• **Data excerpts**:
########

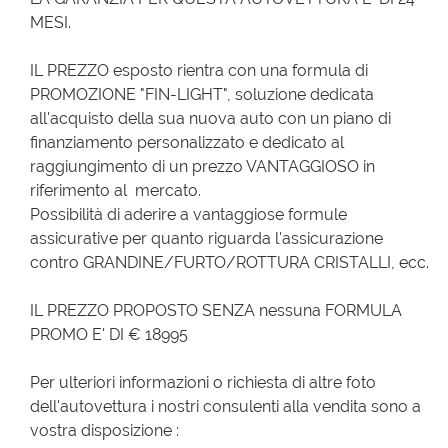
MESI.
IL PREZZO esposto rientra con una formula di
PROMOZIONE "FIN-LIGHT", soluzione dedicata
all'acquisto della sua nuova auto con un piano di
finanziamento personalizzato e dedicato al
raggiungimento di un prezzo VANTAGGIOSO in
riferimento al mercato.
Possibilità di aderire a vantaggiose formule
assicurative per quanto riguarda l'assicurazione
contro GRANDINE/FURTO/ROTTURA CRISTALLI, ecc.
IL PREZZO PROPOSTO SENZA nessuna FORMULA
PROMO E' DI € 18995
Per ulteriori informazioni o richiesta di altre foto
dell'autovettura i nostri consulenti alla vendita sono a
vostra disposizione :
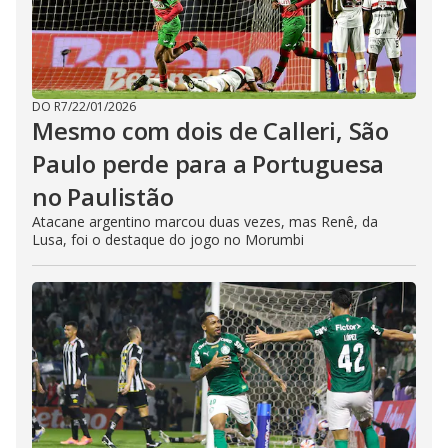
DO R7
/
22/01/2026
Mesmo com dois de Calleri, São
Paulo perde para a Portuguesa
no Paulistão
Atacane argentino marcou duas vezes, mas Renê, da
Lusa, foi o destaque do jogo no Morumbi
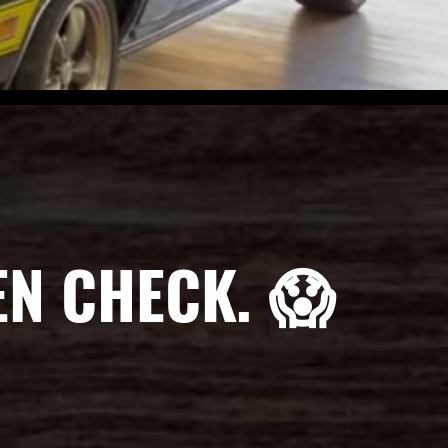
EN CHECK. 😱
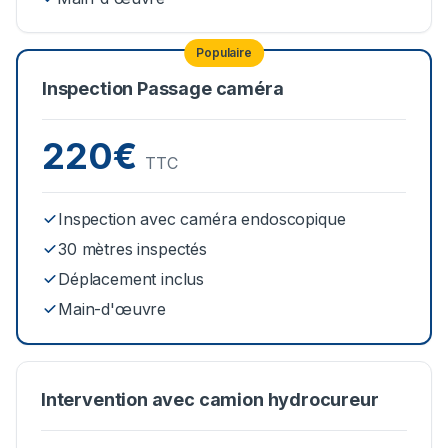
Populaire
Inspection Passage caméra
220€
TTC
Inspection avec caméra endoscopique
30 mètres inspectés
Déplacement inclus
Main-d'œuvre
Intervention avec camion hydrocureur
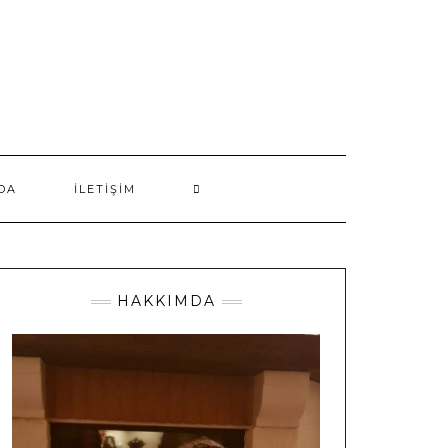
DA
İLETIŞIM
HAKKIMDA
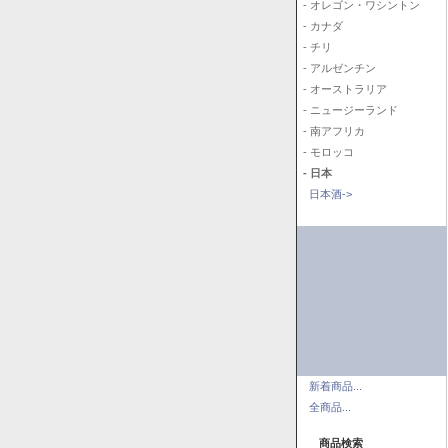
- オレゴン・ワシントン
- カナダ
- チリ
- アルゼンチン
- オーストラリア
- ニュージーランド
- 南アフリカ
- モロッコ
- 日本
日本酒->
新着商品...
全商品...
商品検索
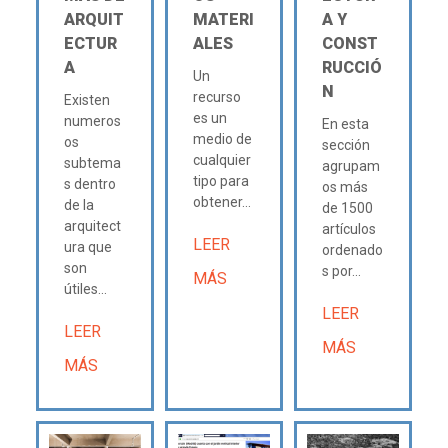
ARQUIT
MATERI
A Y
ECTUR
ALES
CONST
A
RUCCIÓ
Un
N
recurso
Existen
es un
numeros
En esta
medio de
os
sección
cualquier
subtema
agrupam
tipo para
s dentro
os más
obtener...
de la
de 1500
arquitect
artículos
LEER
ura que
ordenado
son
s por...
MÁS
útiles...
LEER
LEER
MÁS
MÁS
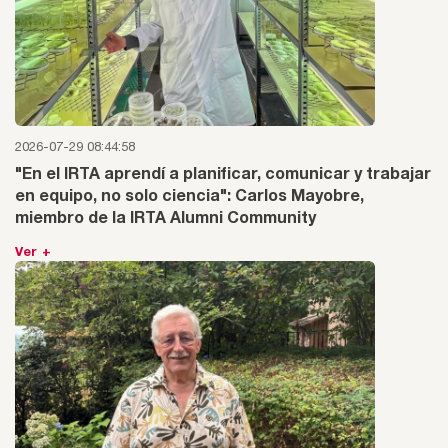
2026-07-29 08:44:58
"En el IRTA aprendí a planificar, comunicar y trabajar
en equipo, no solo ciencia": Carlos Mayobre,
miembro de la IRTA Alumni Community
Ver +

########

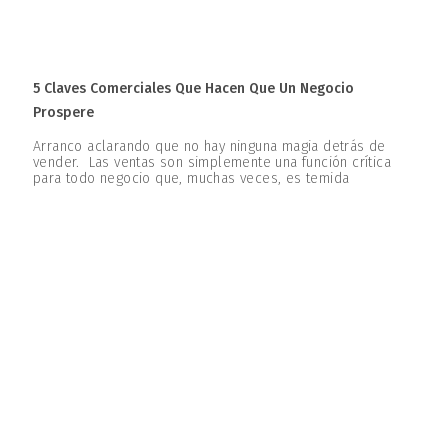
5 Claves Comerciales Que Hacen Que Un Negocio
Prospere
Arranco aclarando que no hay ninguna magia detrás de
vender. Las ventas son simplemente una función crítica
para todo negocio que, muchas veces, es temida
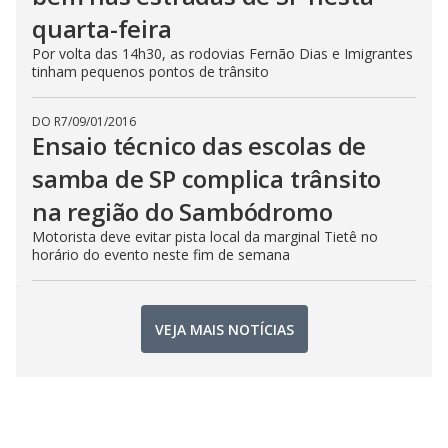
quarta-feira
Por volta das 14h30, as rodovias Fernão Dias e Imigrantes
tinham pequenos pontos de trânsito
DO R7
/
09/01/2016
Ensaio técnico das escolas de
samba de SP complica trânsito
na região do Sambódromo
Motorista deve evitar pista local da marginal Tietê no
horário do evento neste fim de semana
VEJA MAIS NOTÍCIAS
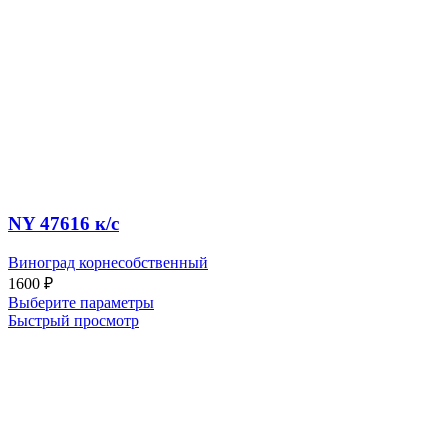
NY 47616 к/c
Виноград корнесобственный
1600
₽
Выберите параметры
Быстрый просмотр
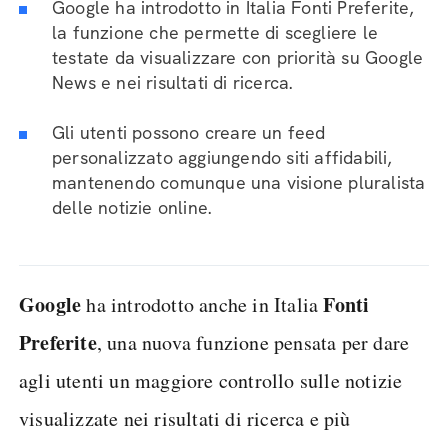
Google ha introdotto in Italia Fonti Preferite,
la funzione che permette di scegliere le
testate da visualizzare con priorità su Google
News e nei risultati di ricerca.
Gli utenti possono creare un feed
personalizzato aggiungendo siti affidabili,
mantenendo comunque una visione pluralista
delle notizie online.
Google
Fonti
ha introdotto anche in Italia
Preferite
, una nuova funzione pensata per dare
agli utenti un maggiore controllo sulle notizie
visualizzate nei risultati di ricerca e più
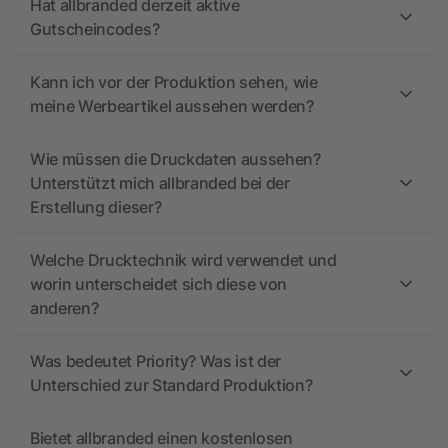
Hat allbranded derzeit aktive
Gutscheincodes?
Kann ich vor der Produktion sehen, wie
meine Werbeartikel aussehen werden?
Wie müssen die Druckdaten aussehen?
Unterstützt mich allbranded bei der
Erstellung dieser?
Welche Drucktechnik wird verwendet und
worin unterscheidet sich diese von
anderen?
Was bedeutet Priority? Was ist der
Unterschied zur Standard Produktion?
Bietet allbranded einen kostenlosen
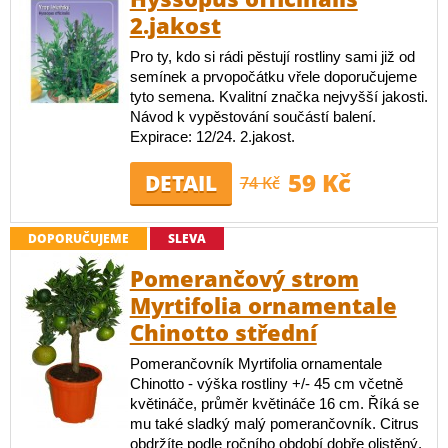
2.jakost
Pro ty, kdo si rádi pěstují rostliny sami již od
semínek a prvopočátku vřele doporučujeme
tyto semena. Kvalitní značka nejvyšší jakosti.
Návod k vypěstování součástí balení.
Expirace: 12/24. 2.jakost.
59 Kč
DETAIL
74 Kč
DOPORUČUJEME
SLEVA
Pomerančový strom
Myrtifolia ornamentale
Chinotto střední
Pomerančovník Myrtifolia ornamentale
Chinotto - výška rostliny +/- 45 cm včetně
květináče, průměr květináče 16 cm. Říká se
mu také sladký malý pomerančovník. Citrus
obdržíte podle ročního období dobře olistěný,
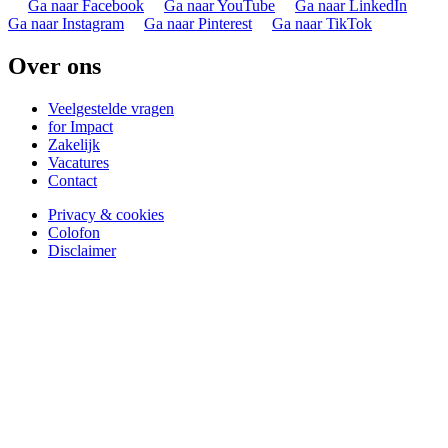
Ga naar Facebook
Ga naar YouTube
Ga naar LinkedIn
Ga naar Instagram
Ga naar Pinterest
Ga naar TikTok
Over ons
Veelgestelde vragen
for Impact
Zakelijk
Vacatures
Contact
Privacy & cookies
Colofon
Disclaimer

########

Pick from the records each line that contains the word "allbranded" and show it.

• **Answer below**:
Hat allbranded derzeit aktive
Unterstützt mich allbranded bei der
Bietet allbranded einen kostenlosen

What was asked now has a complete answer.